:: RECORDS PROVIDED ::
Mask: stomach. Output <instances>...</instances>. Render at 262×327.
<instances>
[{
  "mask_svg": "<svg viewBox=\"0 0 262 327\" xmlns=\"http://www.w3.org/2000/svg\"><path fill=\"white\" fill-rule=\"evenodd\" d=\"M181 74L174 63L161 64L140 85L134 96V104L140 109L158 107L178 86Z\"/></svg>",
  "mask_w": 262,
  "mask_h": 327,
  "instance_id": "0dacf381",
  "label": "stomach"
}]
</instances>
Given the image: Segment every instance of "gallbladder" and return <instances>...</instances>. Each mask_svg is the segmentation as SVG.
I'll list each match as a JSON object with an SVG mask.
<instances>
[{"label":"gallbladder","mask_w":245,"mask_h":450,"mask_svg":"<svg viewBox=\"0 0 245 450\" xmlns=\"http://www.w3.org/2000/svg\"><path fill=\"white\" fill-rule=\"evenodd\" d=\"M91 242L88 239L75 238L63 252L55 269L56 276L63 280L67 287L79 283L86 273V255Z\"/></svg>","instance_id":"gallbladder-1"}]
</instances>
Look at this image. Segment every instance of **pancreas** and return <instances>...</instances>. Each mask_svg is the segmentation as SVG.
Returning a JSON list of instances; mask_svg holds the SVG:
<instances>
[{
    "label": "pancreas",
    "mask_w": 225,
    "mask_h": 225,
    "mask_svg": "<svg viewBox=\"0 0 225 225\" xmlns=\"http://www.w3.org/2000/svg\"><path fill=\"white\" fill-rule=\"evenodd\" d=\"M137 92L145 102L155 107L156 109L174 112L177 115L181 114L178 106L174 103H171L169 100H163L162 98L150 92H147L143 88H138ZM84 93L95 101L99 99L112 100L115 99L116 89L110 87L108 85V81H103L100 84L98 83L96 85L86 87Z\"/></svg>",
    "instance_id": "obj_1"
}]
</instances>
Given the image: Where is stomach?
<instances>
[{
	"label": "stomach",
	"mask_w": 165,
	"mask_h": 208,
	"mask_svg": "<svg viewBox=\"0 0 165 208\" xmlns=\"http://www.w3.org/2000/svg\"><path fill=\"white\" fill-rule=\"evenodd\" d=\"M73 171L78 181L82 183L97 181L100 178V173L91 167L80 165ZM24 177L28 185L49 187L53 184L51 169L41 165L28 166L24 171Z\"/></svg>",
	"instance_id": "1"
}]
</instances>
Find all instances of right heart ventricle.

---

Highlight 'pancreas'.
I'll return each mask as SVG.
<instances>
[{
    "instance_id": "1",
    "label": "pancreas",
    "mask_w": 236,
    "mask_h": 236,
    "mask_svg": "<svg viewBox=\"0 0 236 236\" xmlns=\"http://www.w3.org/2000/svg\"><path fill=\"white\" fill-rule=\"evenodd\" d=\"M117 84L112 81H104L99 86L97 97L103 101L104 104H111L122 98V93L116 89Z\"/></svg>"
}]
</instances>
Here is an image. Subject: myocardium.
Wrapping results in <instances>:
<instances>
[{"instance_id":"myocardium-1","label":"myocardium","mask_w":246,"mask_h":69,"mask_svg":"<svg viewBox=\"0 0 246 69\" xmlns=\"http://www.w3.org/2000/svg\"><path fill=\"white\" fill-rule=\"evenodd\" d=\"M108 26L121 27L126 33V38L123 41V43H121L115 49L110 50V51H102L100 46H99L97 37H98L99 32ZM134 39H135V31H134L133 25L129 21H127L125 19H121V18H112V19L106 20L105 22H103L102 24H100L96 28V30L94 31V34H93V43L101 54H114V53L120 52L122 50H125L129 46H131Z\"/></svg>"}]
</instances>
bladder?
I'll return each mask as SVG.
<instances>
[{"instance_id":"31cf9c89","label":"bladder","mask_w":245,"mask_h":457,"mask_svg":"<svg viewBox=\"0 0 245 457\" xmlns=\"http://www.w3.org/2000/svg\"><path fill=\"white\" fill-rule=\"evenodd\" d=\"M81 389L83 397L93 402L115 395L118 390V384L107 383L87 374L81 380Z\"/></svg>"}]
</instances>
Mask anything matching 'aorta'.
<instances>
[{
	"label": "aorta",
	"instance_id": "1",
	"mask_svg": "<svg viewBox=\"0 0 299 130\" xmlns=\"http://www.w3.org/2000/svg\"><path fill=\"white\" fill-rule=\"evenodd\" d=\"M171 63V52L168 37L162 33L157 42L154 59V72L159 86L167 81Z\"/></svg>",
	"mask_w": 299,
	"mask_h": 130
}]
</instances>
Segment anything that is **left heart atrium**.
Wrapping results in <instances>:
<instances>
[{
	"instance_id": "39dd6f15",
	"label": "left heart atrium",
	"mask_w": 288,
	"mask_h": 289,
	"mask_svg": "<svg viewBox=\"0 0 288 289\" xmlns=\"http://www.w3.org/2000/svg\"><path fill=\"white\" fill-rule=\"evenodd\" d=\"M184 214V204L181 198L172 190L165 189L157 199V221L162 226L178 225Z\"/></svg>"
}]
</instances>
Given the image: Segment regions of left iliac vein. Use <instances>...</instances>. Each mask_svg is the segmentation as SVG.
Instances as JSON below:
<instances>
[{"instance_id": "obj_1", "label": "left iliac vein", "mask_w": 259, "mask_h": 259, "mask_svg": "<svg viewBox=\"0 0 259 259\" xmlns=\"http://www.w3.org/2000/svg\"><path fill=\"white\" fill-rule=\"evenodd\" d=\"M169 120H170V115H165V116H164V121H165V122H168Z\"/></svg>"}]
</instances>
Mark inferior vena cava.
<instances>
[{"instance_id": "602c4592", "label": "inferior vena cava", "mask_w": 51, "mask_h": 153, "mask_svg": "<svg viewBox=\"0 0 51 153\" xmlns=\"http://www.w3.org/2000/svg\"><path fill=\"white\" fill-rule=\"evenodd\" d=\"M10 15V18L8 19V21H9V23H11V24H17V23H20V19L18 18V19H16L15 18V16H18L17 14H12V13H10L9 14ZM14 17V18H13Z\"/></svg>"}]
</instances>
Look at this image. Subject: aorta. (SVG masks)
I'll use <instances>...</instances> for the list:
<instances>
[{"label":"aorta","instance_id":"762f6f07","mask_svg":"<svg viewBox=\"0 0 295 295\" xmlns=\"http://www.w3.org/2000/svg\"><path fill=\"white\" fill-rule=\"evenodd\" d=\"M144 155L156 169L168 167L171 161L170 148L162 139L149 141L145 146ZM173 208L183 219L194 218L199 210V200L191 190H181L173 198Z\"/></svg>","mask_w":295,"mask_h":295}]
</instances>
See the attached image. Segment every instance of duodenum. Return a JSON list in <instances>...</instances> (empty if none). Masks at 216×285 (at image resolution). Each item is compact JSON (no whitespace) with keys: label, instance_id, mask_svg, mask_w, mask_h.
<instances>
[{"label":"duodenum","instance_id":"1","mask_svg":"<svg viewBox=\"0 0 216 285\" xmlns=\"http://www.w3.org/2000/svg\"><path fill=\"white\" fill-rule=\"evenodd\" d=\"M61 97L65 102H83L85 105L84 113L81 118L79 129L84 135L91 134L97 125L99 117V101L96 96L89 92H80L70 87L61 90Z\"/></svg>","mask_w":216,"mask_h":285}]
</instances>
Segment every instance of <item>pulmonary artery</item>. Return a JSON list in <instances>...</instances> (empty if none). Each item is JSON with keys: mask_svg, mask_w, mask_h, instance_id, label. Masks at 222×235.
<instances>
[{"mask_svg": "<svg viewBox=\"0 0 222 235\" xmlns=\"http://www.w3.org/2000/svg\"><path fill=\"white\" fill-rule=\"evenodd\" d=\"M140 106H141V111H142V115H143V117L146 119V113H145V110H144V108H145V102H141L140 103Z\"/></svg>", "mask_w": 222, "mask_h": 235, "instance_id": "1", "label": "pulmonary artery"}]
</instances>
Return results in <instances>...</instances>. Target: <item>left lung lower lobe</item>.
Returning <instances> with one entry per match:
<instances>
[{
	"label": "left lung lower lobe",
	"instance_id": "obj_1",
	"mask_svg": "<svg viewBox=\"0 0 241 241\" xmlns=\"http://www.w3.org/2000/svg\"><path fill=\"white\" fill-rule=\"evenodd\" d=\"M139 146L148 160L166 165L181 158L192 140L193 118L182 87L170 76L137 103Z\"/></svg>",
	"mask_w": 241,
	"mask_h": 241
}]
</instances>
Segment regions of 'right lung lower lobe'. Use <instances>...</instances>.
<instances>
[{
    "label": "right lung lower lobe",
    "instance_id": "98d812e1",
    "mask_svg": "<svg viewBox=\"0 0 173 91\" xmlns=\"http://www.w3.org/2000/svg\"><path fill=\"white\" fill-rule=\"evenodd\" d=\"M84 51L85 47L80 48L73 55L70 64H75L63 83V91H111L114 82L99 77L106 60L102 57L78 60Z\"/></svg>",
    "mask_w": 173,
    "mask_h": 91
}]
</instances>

:: TASK PROMPT ::
In the listing above, find the line with "Given the image: Where is stomach?" and the line with "Find all instances of right heart ventricle.", then print exactly those lines and every line between them.

:: OUTPUT OF THE TASK ::
Given the image: Where is stomach?
<instances>
[{
	"label": "stomach",
	"mask_w": 165,
	"mask_h": 208,
	"mask_svg": "<svg viewBox=\"0 0 165 208\" xmlns=\"http://www.w3.org/2000/svg\"><path fill=\"white\" fill-rule=\"evenodd\" d=\"M73 171L78 181L82 183L97 181L100 178V173L91 167L80 165ZM24 177L28 185L49 187L53 184L51 169L41 165L28 166L24 171Z\"/></svg>",
	"instance_id": "1"
}]
</instances>
Find all instances of right heart ventricle.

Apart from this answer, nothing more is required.